Note: Changes to the baking environment only affect baked lightmaps and Light Probes during the baking process.
Decoupling the visual environment from the lighting environment
You can use the sky Lighting Override Mask in your Unity Project’s HDRP Asset to separate the Visual Environment from the environment lighting. If you set the Lighting Override Mask to Nothing, or to a group of Layers that have no Volumes on them, then no Layer acts as an override. This means that environment lighting comes from all Volumes that affect a Camera. If you set the Lighting Override Mask to include Layers that have Volumes on them, HDRP only uses Volumes on these Layers to calculate environment lighting.
An example of where you would want to decouple the sky lighting from the visual sky, and use a different Volume Profile for each, is when you have an HDRI Sky that includes sunlight. To make the sun visible at runtime in your application, your sky background must show an HDRI sky that features the sun. To achieve real-time lighting from the sun, you must use a Directional Light in your Scene and, for the baking process, use an HDRI sky that is identical to the first one but does not include the sun. If you were to use an HDRI sky that includes the sun to bake the lighting, the sun would contribute to the lighting twice (once from the Directional Light, and once from the baking process) and make the lighting look unrealistic.
Ambient Light Probe
HDRP uses the ambient Light Probe as the final fallback for indirect diffuse lighting. It affects:
- All Mesh Renderers if there is no indirect ambient light computed for the Scene (this applies when Unity has not computed any lightmaps or Light Probes for the Scene)

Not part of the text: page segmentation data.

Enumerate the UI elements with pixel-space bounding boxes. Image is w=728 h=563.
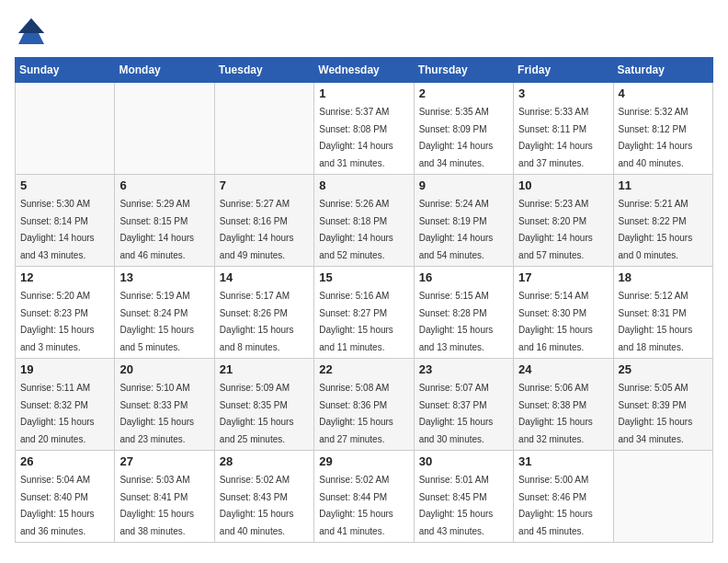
calendar-cell: 28 Sunrise: 5:02 AMSunset: 8:43 PMDaylig… <box>214 451 313 543</box>
day-number: 3 <box>518 86 608 100</box>
cell-info: Sunrise: 5:15 AMSunset: 8:28 PMDaylight:… <box>419 291 494 352</box>
day-number: 31 <box>518 454 608 468</box>
calendar-cell: 29 Sunrise: 5:02 AMSunset: 8:44 PMDaylig… <box>314 451 414 543</box>
day-number: 19 <box>20 362 109 376</box>
cell-info: Sunrise: 5:03 AMSunset: 8:41 PMDaylight:… <box>119 475 194 536</box>
weekday-header-sunday: Sunday <box>16 58 115 83</box>
day-number: 26 <box>20 454 109 468</box>
calendar-cell: 23 Sunrise: 5:07 AMSunset: 8:37 PMDaylig… <box>414 359 513 451</box>
cell-info: Sunrise: 5:11 AMSunset: 8:32 PMDaylight:… <box>20 383 95 444</box>
week-row-1: 1 Sunrise: 5:37 AMSunset: 8:08 PMDayligh… <box>16 83 713 175</box>
day-number: 17 <box>518 270 608 284</box>
calendar-cell: 18 Sunrise: 5:12 AMSunset: 8:31 PMDaylig… <box>613 267 712 359</box>
cell-info: Sunrise: 5:37 AMSunset: 8:08 PMDaylight:… <box>319 107 393 168</box>
calendar-cell <box>613 451 712 543</box>
calendar-cell <box>214 83 313 175</box>
calendar-cell: 4 Sunrise: 5:32 AMSunset: 8:12 PMDayligh… <box>613 83 712 175</box>
cell-info: Sunrise: 5:17 AMSunset: 8:26 PMDaylight:… <box>220 291 294 352</box>
cell-info: Sunrise: 5:04 AMSunset: 8:40 PMDaylight:… <box>20 475 95 536</box>
calendar-cell: 27 Sunrise: 5:03 AMSunset: 8:41 PMDaylig… <box>115 451 214 543</box>
header <box>15 15 713 48</box>
cell-info: Sunrise: 5:21 AMSunset: 8:22 PMDaylight:… <box>619 199 693 260</box>
week-row-3: 12 Sunrise: 5:20 AMSunset: 8:23 PMDaylig… <box>16 267 713 359</box>
cell-info: Sunrise: 5:10 AMSunset: 8:33 PMDaylight:… <box>119 383 194 444</box>
cell-info: Sunrise: 5:33 AMSunset: 8:11 PMDaylight:… <box>518 107 593 168</box>
day-number: 7 <box>220 178 309 192</box>
calendar-table: SundayMondayTuesdayWednesdayThursdayFrid… <box>15 57 713 543</box>
cell-info: Sunrise: 5:35 AMSunset: 8:09 PMDaylight:… <box>419 107 494 168</box>
cell-info: Sunrise: 5:00 AMSunset: 8:46 PMDaylight:… <box>518 475 593 536</box>
calendar-cell: 25 Sunrise: 5:05 AMSunset: 8:39 PMDaylig… <box>613 359 712 451</box>
calendar-cell: 19 Sunrise: 5:11 AMSunset: 8:32 PMDaylig… <box>16 359 115 451</box>
calendar-cell: 5 Sunrise: 5:30 AMSunset: 8:14 PMDayligh… <box>16 175 115 267</box>
calendar-cell: 21 Sunrise: 5:09 AMSunset: 8:35 PMDaylig… <box>214 359 313 451</box>
week-row-5: 26 Sunrise: 5:04 AMSunset: 8:40 PMDaylig… <box>16 451 713 543</box>
calendar-cell: 24 Sunrise: 5:06 AMSunset: 8:38 PMDaylig… <box>514 359 613 451</box>
day-number: 1 <box>319 86 408 100</box>
day-number: 12 <box>20 270 109 284</box>
calendar-cell: 9 Sunrise: 5:24 AMSunset: 8:19 PMDayligh… <box>414 175 513 267</box>
calendar-cell: 2 Sunrise: 5:35 AMSunset: 8:09 PMDayligh… <box>414 83 513 175</box>
day-number: 16 <box>419 270 508 284</box>
weekday-header-wednesday: Wednesday <box>314 58 414 83</box>
weekday-header-saturday: Saturday <box>613 58 712 83</box>
calendar-cell: 17 Sunrise: 5:14 AMSunset: 8:30 PMDaylig… <box>514 267 613 359</box>
calendar-cell: 16 Sunrise: 5:15 AMSunset: 8:28 PMDaylig… <box>414 267 513 359</box>
calendar-cell: 12 Sunrise: 5:20 AMSunset: 8:23 PMDaylig… <box>16 267 115 359</box>
calendar-cell: 8 Sunrise: 5:26 AMSunset: 8:18 PMDayligh… <box>314 175 414 267</box>
day-number: 6 <box>119 178 209 192</box>
day-number: 11 <box>619 178 708 192</box>
cell-info: Sunrise: 5:29 AMSunset: 8:15 PMDaylight:… <box>119 199 194 260</box>
day-number: 24 <box>518 362 608 376</box>
calendar-cell: 3 Sunrise: 5:33 AMSunset: 8:11 PMDayligh… <box>514 83 613 175</box>
day-number: 21 <box>220 362 309 376</box>
day-number: 4 <box>619 86 708 100</box>
day-number: 29 <box>319 454 408 468</box>
cell-info: Sunrise: 5:14 AMSunset: 8:30 PMDaylight:… <box>518 291 593 352</box>
day-number: 15 <box>319 270 408 284</box>
cell-info: Sunrise: 5:06 AMSunset: 8:38 PMDaylight:… <box>518 383 593 444</box>
cell-info: Sunrise: 5:05 AMSunset: 8:39 PMDaylight:… <box>619 383 693 444</box>
day-number: 2 <box>419 86 508 100</box>
logo <box>15 15 51 48</box>
cell-info: Sunrise: 5:02 AMSunset: 8:43 PMDaylight:… <box>220 475 294 536</box>
cell-info: Sunrise: 5:32 AMSunset: 8:12 PMDaylight:… <box>619 107 693 168</box>
calendar-cell: 6 Sunrise: 5:29 AMSunset: 8:15 PMDayligh… <box>115 175 214 267</box>
cell-info: Sunrise: 5:16 AMSunset: 8:27 PMDaylight:… <box>319 291 393 352</box>
weekday-header-monday: Monday <box>115 58 214 83</box>
day-number: 5 <box>20 178 109 192</box>
weekday-header-friday: Friday <box>514 58 613 83</box>
cell-info: Sunrise: 5:30 AMSunset: 8:14 PMDaylight:… <box>20 199 95 260</box>
cell-info: Sunrise: 5:19 AMSunset: 8:24 PMDaylight:… <box>119 291 194 352</box>
day-number: 30 <box>419 454 508 468</box>
cell-info: Sunrise: 5:27 AMSunset: 8:16 PMDaylight:… <box>220 199 294 260</box>
cell-info: Sunrise: 5:23 AMSunset: 8:20 PMDaylight:… <box>518 199 593 260</box>
weekday-header-row: SundayMondayTuesdayWednesdayThursdayFrid… <box>16 58 713 83</box>
cell-info: Sunrise: 5:08 AMSunset: 8:36 PMDaylight:… <box>319 383 393 444</box>
calendar-cell: 31 Sunrise: 5:00 AMSunset: 8:46 PMDaylig… <box>514 451 613 543</box>
cell-info: Sunrise: 5:12 AMSunset: 8:31 PMDaylight:… <box>619 291 693 352</box>
cell-info: Sunrise: 5:24 AMSunset: 8:19 PMDaylight:… <box>419 199 494 260</box>
calendar-cell: 1 Sunrise: 5:37 AMSunset: 8:08 PMDayligh… <box>314 83 414 175</box>
day-number: 28 <box>220 454 309 468</box>
calendar-cell: 22 Sunrise: 5:08 AMSunset: 8:36 PMDaylig… <box>314 359 414 451</box>
weekday-header-thursday: Thursday <box>414 58 513 83</box>
cell-info: Sunrise: 5:20 AMSunset: 8:23 PMDaylight:… <box>20 291 95 352</box>
day-number: 27 <box>119 454 209 468</box>
day-number: 8 <box>319 178 408 192</box>
calendar-cell: 30 Sunrise: 5:01 AMSunset: 8:45 PMDaylig… <box>414 451 513 543</box>
calendar-cell: 11 Sunrise: 5:21 AMSunset: 8:22 PMDaylig… <box>613 175 712 267</box>
logo-icon <box>15 15 48 48</box>
cell-info: Sunrise: 5:09 AMSunset: 8:35 PMDaylight:… <box>220 383 294 444</box>
day-number: 25 <box>619 362 708 376</box>
calendar-cell <box>16 83 115 175</box>
calendar-cell <box>115 83 214 175</box>
calendar-cell: 13 Sunrise: 5:19 AMSunset: 8:24 PMDaylig… <box>115 267 214 359</box>
day-number: 9 <box>419 178 508 192</box>
weekday-header-tuesday: Tuesday <box>214 58 313 83</box>
cell-info: Sunrise: 5:02 AMSunset: 8:44 PMDaylight:… <box>319 475 393 536</box>
calendar-cell: 7 Sunrise: 5:27 AMSunset: 8:16 PMDayligh… <box>214 175 313 267</box>
week-row-2: 5 Sunrise: 5:30 AMSunset: 8:14 PMDayligh… <box>16 175 713 267</box>
week-row-4: 19 Sunrise: 5:11 AMSunset: 8:32 PMDaylig… <box>16 359 713 451</box>
calendar-cell: 26 Sunrise: 5:04 AMSunset: 8:40 PMDaylig… <box>16 451 115 543</box>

- Mesh Renderers that have their Light Probe Mode set to Off
- Volumetric fog if the Global Light Probe dimmer is set to a value above 0
The ambient Light Probe can be static (generated only once from the static lighting sky set in the HDRP Environment (HDRP)panel) or dynamic (updated at runtime from the sky currently in use).
\Note\: If there is a ****Light Probe group\** in your Scene and you have computed indirect ambient lighting, then the Ambient Light Probe only affects Mesh Renderers that have their \Light Probe Mode\** set to \Off\, and that have ****Volumetric fog\** (if it’s enabled in the Scene).

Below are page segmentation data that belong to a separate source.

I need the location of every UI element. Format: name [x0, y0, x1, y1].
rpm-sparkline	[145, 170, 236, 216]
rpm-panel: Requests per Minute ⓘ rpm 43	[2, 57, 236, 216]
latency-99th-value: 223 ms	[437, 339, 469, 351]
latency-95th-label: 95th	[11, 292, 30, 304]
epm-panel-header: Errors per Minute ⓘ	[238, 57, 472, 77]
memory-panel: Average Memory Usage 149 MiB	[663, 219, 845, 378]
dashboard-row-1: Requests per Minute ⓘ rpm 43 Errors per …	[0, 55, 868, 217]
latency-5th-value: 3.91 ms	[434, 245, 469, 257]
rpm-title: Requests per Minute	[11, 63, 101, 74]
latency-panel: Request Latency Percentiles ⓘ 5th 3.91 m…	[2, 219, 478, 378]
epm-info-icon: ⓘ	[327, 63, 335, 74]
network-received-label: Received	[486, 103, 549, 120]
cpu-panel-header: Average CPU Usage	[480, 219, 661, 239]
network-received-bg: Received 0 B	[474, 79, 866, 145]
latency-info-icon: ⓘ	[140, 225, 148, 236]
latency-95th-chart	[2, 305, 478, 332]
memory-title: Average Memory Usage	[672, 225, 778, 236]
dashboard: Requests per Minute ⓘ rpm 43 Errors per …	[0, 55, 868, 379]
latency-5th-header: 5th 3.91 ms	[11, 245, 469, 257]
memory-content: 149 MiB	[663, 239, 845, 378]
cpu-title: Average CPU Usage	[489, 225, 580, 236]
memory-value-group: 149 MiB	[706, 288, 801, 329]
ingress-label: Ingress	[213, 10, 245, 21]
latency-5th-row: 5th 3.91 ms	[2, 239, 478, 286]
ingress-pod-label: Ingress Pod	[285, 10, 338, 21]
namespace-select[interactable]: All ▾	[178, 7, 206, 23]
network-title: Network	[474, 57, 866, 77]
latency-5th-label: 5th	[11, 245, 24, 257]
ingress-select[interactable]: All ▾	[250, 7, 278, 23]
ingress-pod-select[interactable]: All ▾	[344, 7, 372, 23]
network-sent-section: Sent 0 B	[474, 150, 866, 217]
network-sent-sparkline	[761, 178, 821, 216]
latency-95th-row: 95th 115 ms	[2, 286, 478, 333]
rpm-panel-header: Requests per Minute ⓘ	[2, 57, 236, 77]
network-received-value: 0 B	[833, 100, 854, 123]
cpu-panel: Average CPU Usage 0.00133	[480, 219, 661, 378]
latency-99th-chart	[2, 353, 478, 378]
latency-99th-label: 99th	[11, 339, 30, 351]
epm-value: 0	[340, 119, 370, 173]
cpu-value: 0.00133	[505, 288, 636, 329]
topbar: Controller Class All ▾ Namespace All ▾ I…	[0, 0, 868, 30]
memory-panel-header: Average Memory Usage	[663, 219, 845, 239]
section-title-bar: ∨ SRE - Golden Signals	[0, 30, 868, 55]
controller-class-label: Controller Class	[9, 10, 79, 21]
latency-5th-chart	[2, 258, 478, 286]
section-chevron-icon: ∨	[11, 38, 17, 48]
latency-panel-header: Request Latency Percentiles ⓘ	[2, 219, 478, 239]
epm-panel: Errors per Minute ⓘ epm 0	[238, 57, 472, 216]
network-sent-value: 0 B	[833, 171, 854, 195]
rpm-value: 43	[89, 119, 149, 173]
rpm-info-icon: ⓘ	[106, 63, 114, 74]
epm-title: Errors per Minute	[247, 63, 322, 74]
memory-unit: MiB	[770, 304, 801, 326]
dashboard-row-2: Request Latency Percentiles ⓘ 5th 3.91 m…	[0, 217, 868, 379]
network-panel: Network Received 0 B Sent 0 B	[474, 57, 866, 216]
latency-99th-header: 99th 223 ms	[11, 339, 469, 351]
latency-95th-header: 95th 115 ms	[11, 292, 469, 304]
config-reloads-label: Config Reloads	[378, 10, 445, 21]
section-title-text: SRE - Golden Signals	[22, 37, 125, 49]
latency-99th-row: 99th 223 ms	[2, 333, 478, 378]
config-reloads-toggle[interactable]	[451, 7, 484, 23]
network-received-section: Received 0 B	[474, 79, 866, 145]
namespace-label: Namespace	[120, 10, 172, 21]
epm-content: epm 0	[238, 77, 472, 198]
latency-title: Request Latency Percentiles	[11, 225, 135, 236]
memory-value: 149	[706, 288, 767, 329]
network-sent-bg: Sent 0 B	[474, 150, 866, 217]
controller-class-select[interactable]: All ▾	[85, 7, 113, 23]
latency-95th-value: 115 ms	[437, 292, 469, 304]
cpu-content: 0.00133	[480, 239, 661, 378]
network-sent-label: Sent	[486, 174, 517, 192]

Limitation of Dynamic Ambient mode
The Ambient Light Probe always affects your scene one frame late after HDRP calculates it. This is because HDRP calculates Ambient Light Probes on the GPU and then uses asynchronous readback on the CPU.
As a result, the ambient lighting might not match the actual lighting and cause visual artifacts. This can happen when you use the dynamic ambient mode and use reflection probes that update on demand.
Ambient Reflection Probe
HDRP uses the ambient Reflection Probe as a fallback for indirect specular lighting. This means that it only affects areas that local Reflection Probes, Screen Space Reflection, and raytraced reflections do not affect.
Reflection
Reflection Probes work like Cameras; they use the Volume system, and therefore use environment lighting from the sky, which you set in the Visual Environment of the Volume that affects them.